Young adult males (n 35) were supplemented with either half or two kiwifruit/d for 6 weeks. Profile of Mood States questionnaires were completed at baseline and following the intervention. No effect on overall mood was observed in the half a kiwifruit/d group; however, a 35 % (P = 0·06) trend towards a decrease in total mood disturbance and a 32 % (P = 0·063) trend towards a decrease in depression were observed in the two kiwifruit/d group. Subgroup analysis indicated that participants with higher baseline mood disturbance exhibited a significant 38 % (P = 0·029) decrease in total mood disturbance, as well as a 38 % (P = 0·048) decrease in fatigue, 31 % (P = 0·024) increase in vigour and a 34 % (P = 0·075) trend towards a decrease in depression, following supplementation with two kiwifruit/d. There was no effect of two kiwifruit/d on the mood scores of participants with lower baseline mood disturbance

From the Otago press release

Eating two kiwifruit a day can improve a person’s mood and give them extra energy, new research from the University of Otago, Christchurch (UOC) shows.

Over a six-week period, normally-healthy young men either ate two kiwifruit a day or half a kiwifruit daily as part of a research study into the potential mood-enhancing effects of the fruit.

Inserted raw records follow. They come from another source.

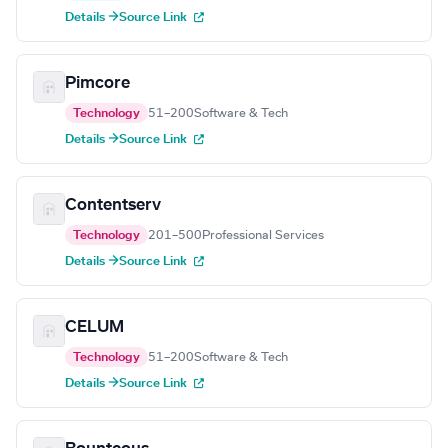
Details →
Source Link
Pimcore
Technology
51–200
Software & Tech
Details →
Source Link
Contentserv
Technology
201–500
Professional Services
Details →
Source Link
CELUM
Technology
51–200
Software & Tech
Details →
Source Link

Researchers found those eating two kiwifruit daily experienced significantly less fatigue and depression than the other group. They also felt they had more energy. These changes appeared to be related to the optimising of vitamin C intake with the two kiwifruit dose

From the Herald

Eating two kiwifruit a day can improve mood and energy levels, a new University of Otago study shows.

Those eating two kiwifruit were found to experience significantly less fatigue and depression than the others. They also felt they had more energy.

I’m not criticizing the research, which was a perfectly reasonable designed experiment, but if the findings are newsworthy, they are also worth presenting accurately.